[Source data]

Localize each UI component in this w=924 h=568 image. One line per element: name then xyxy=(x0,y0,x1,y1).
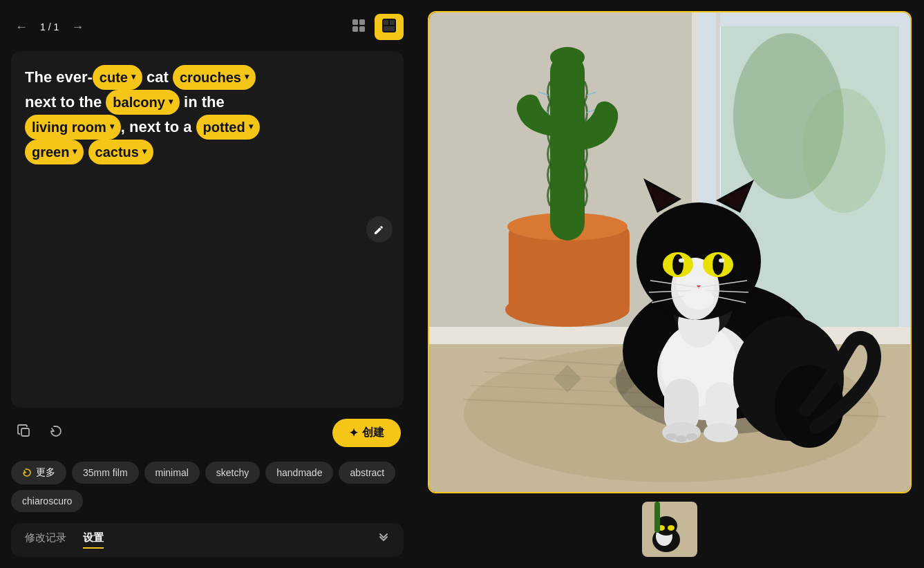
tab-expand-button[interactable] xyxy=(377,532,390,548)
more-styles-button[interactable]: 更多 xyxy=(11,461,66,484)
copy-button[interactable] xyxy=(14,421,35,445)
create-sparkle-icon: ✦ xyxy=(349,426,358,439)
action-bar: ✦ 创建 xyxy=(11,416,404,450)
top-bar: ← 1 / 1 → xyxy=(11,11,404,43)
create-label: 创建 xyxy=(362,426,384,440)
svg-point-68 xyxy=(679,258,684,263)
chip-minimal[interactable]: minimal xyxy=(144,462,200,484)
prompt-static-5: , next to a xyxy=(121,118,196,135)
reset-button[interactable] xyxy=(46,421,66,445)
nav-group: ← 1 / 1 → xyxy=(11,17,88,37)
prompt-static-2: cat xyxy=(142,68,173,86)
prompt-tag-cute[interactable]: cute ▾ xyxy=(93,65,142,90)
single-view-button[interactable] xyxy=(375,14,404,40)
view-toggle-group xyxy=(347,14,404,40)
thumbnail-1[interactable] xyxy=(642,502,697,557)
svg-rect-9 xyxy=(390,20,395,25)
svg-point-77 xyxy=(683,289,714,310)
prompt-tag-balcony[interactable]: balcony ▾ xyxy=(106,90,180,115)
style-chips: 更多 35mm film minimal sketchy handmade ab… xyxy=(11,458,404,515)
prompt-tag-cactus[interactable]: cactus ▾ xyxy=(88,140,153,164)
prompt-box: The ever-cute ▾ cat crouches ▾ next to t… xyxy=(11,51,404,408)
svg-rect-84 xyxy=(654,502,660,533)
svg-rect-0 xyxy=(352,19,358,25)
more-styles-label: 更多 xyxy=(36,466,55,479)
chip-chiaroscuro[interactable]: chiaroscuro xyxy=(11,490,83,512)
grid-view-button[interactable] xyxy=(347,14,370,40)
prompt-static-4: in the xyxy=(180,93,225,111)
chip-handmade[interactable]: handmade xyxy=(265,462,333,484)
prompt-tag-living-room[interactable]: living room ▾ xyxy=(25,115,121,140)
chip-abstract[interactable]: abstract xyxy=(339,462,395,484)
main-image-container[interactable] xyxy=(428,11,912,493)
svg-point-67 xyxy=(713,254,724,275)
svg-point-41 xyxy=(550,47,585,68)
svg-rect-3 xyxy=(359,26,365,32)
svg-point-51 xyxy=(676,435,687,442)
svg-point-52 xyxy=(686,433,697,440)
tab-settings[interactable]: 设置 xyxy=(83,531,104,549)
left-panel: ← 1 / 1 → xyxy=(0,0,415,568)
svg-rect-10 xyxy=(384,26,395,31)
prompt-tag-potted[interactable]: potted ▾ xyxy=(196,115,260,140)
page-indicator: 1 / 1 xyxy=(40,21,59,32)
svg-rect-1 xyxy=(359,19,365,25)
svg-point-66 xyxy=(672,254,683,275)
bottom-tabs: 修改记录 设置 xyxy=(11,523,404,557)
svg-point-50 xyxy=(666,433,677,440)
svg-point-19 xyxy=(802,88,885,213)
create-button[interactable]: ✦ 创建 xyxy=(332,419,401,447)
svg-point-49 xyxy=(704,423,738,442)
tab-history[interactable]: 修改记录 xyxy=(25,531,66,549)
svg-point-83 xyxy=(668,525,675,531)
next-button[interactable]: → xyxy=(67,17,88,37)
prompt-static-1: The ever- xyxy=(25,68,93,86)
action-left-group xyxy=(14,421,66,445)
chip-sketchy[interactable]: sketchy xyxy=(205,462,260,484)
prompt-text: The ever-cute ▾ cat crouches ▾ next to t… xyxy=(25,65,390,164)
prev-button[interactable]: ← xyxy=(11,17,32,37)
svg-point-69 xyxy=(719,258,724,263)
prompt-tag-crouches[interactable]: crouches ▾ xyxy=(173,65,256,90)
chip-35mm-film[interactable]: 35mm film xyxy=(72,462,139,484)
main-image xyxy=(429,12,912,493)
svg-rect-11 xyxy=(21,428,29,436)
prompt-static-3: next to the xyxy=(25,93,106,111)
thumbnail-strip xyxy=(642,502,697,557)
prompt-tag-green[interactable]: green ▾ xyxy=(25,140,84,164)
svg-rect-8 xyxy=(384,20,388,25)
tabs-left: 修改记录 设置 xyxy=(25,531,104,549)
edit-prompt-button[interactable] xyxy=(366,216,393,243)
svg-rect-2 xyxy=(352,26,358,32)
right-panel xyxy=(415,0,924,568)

» EXERCISE
Each record above needs to be retyped exactly, without any pictures.

» REPLY TO THE TASK
Localize each UI component in this w=924 h=568 image. One line per element: name then xyxy=(x0,y0,x1,y1).
tab-expand-button[interactable] xyxy=(377,532,390,548)
more-styles-button[interactable]: 更多 xyxy=(11,461,66,484)
copy-button[interactable] xyxy=(14,421,35,445)
create-sparkle-icon: ✦ xyxy=(349,426,358,439)
action-bar: ✦ 创建 xyxy=(11,416,404,450)
top-bar: ← 1 / 1 → xyxy=(11,11,404,43)
create-label: 创建 xyxy=(362,426,384,440)
svg-point-68 xyxy=(679,258,684,263)
chip-minimal[interactable]: minimal xyxy=(144,462,200,484)
prompt-static-5: , next to a xyxy=(121,118,196,135)
reset-button[interactable] xyxy=(46,421,66,445)
nav-group: ← 1 / 1 → xyxy=(11,17,88,37)
prompt-static-2: cat xyxy=(142,68,173,86)
prompt-tag-cute[interactable]: cute ▾ xyxy=(93,65,142,90)
single-view-button[interactable] xyxy=(375,14,404,40)
view-toggle-group xyxy=(347,14,404,40)
thumbnail-1[interactable] xyxy=(642,502,697,557)
svg-rect-9 xyxy=(390,20,395,25)
svg-point-77 xyxy=(683,289,714,310)
prompt-tag-balcony[interactable]: balcony ▾ xyxy=(106,90,180,115)
style-chips: 更多 35mm film minimal sketchy handmade ab… xyxy=(11,458,404,515)
prompt-tag-cactus[interactable]: cactus ▾ xyxy=(88,140,153,164)
prompt-box: The ever-cute ▾ cat crouches ▾ next to t… xyxy=(11,51,404,408)
svg-rect-84 xyxy=(654,502,660,533)
svg-rect-0 xyxy=(352,19,358,25)
more-styles-label: 更多 xyxy=(36,466,55,479)
chip-chiaroscuro[interactable]: chiaroscuro xyxy=(11,490,83,512)
grid-view-button[interactable] xyxy=(347,14,370,40)
prompt-static-4: in the xyxy=(180,93,225,111)
chip-handmade[interactable]: handmade xyxy=(265,462,333,484)
prompt-tag-living-room[interactable]: living room ▾ xyxy=(25,115,121,140)
chip-abstract[interactable]: abstract xyxy=(339,462,395,484)
main-image-container[interactable] xyxy=(428,11,912,493)
svg-point-67 xyxy=(713,254,724,275)
svg-point-41 xyxy=(550,47,585,68)
svg-rect-3 xyxy=(359,26,365,32)
svg-point-51 xyxy=(676,435,687,442)
svg-point-52 xyxy=(686,433,697,440)
tab-settings[interactable]: 设置 xyxy=(83,531,104,549)
left-panel: ← 1 / 1 → xyxy=(0,0,415,568)
svg-rect-10 xyxy=(384,26,395,31)
prompt-tag-potted[interactable]: potted ▾ xyxy=(196,115,260,140)
page-indicator: 1 / 1 xyxy=(40,21,59,32)
svg-rect-1 xyxy=(359,19,365,25)
svg-point-66 xyxy=(672,254,683,275)
bottom-tabs: 修改记录 设置 xyxy=(11,523,404,557)
svg-point-50 xyxy=(666,433,677,440)
svg-point-19 xyxy=(802,88,885,213)
create-button[interactable]: ✦ 创建 xyxy=(332,419,401,447)
svg-point-49 xyxy=(704,423,738,442)
tab-history[interactable]: 修改记录 xyxy=(25,531,66,549)
svg-point-83 xyxy=(668,525,675,531)
next-button[interactable]: → xyxy=(67,17,88,37)
prompt-static-1: The ever- xyxy=(25,68,93,86)
action-left-group xyxy=(14,421,66,445)
chip-sketchy[interactable]: sketchy xyxy=(205,462,260,484)
prompt-text: The ever-cute ▾ cat crouches ▾ next to t… xyxy=(25,65,390,164)
prev-button[interactable]: ← xyxy=(11,17,32,37)
svg-point-69 xyxy=(719,258,724,263)
prompt-tag-crouches[interactable]: crouches ▾ xyxy=(173,65,256,90)
chip-35mm-film[interactable]: 35mm film xyxy=(72,462,139,484)
main-image xyxy=(429,12,912,493)
svg-rect-11 xyxy=(21,428,29,436)
prompt-static-3: next to the xyxy=(25,93,106,111)
thumbnail-strip xyxy=(642,502,697,557)
prompt-tag-green[interactable]: green ▾ xyxy=(25,140,84,164)
svg-rect-8 xyxy=(384,20,388,25)
tabs-left: 修改记录 设置 xyxy=(25,531,104,549)
edit-prompt-button[interactable] xyxy=(366,216,393,243)
svg-rect-2 xyxy=(352,26,358,32)
right-panel xyxy=(415,0,924,568)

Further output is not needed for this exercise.